"I don't really know how many people swallowed your self-righteous BS about the police and fire 'do-nothings,' but I think you should first look at the elected officials who decided water-rescue training on an island was no longer necessary.
"Though I was not there, and neither were you, I cannot say whether or not this individual had a weapon, or what his reaction may have been to a group of officials coming to 'get' him. The first thing you, the lawyers, and every other instant expert would say is: were they acting within established policy? Were they acting within their scope of training?
"In your life, making an assumption will at best make you look like more of a horse's rear than you already do. In the case of a public safety official, that assumption could get them killed. ... Rules are in place for a reason. Do you always agree with them? No. Act outside the rules and you might not live to go home to your family after work."

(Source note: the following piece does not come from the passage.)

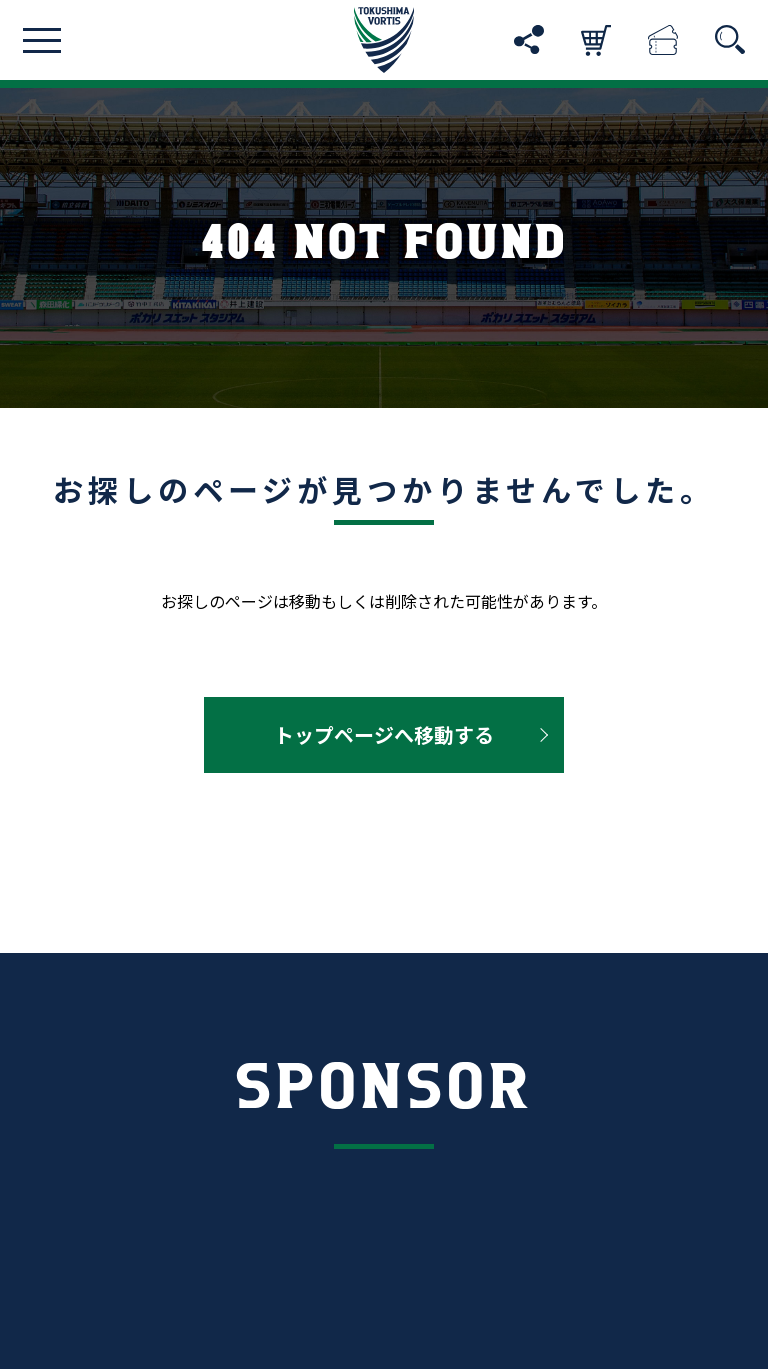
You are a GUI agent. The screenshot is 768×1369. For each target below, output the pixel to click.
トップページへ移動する (384, 734)
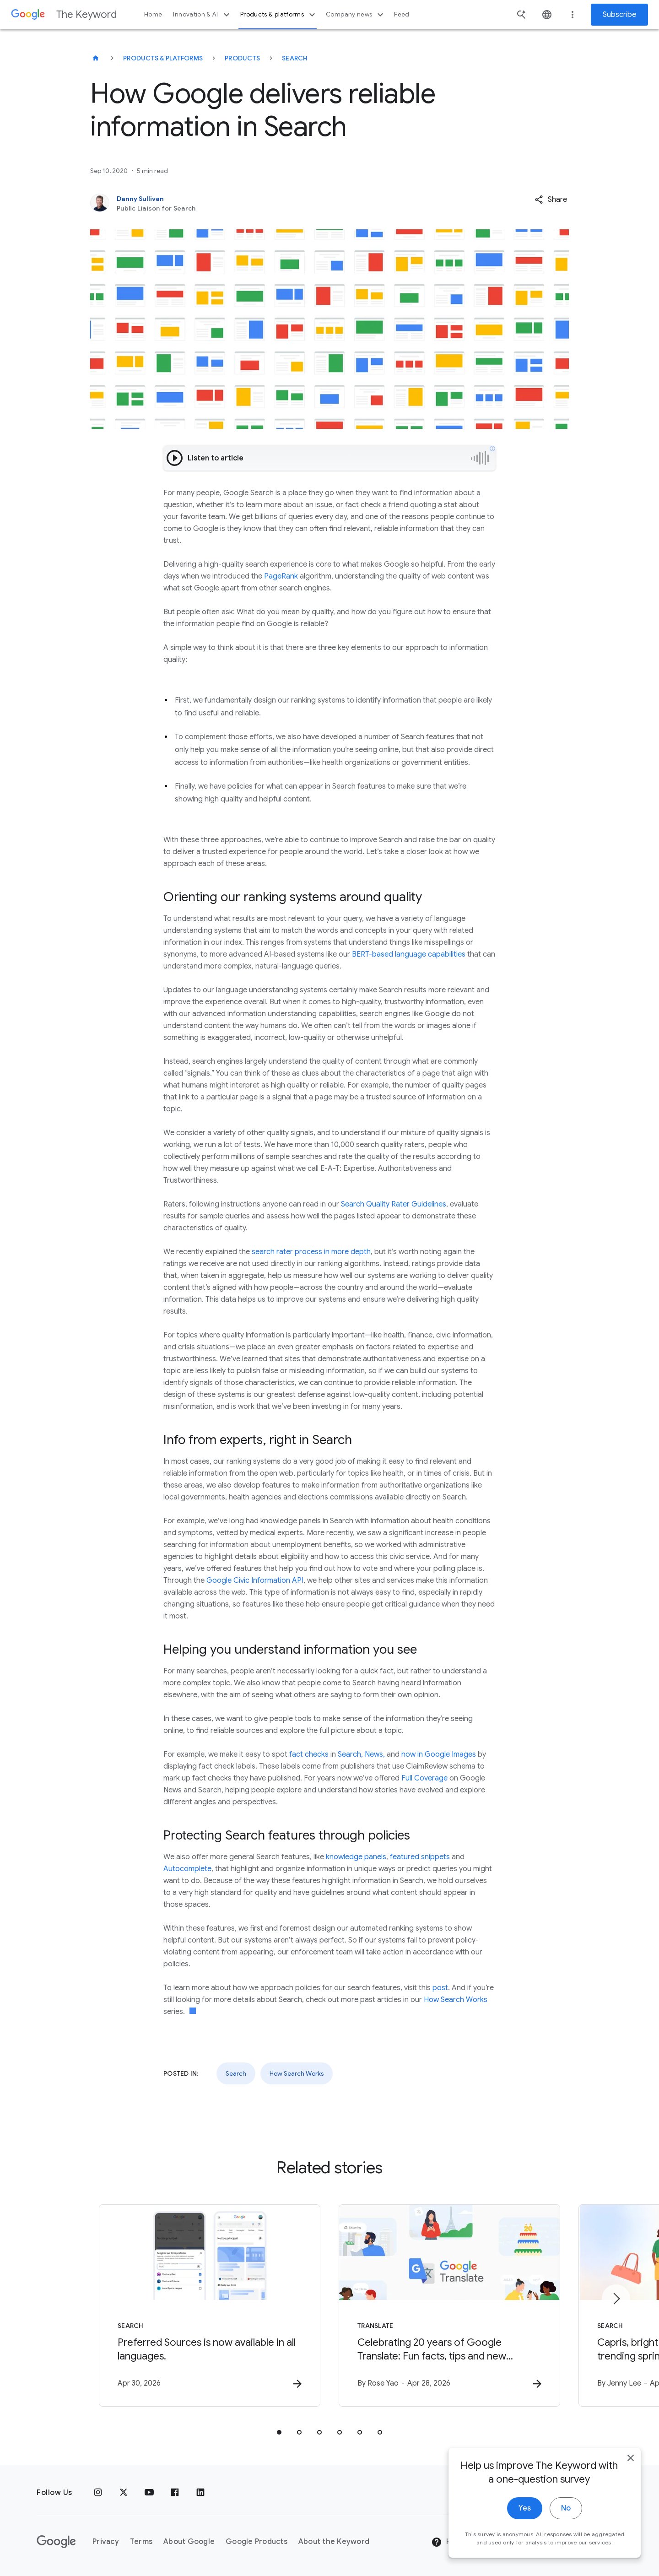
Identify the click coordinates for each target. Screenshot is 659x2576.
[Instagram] (98, 2493)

This is the mentality of the bureaucrat, and it's widespread within public-safety bureaucracies, who increasingly place 'officer safety' as the main concern of any operation -- to the point that they often do nothing. As I wrote in my column,
"Police and fire agencies are bureaucracies and, as such, they end up functioning in a similar manner to the Department of Motor Vehicles, the IRS and any other alphabet-soup agency you can name. As author and economist Thomas Sowell put it, 'You will never understand bureaucracies until you understand that for bureaucrats procedure is everything and outcomes are nothing.' And so normal people stand around wondering how we can end up with such a bad outcome - a preventable death - while the bureaucracies, stuck as they are on procedure, tell us they acted appropriately."
The problem is that police and fire policies are established by the unions and the politicians who curry favor with them. The key question is how to get the public interest back into the debate as we determine policies that can have life-and-death consequences.